------ Available data
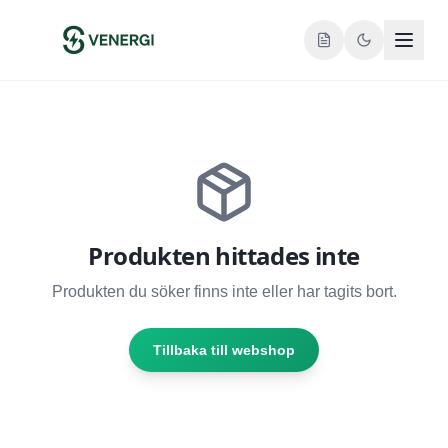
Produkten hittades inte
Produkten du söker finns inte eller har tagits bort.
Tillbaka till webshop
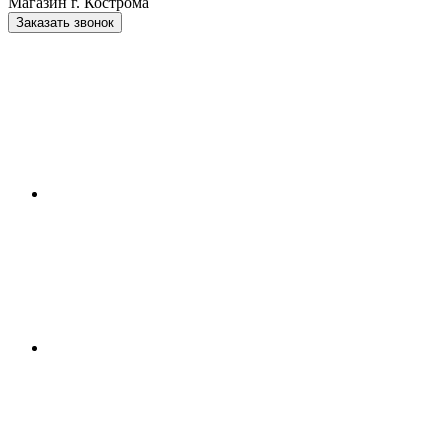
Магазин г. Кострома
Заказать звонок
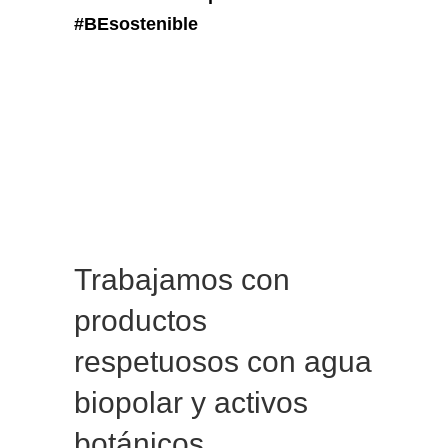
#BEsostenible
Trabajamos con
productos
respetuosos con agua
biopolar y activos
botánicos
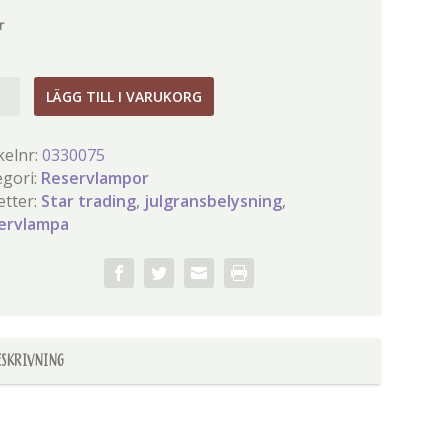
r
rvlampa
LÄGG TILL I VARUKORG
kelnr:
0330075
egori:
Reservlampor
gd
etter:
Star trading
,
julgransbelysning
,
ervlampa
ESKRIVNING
------------
------ Available data
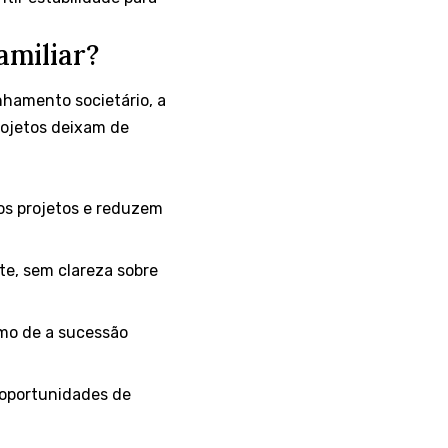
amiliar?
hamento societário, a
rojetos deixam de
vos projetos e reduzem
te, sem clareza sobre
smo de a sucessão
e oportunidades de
------------
------ Available data
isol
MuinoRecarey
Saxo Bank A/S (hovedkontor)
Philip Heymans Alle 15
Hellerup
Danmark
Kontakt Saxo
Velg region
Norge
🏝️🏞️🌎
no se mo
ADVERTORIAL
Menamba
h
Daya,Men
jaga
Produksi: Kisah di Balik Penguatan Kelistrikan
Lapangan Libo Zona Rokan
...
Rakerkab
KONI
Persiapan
------------
**Activity:** In the listing above, find every line with the word "Saxo" and copy it.

**Problem solution:**
Saxo Bank A/S (hovedkontor)
Kontakt Saxo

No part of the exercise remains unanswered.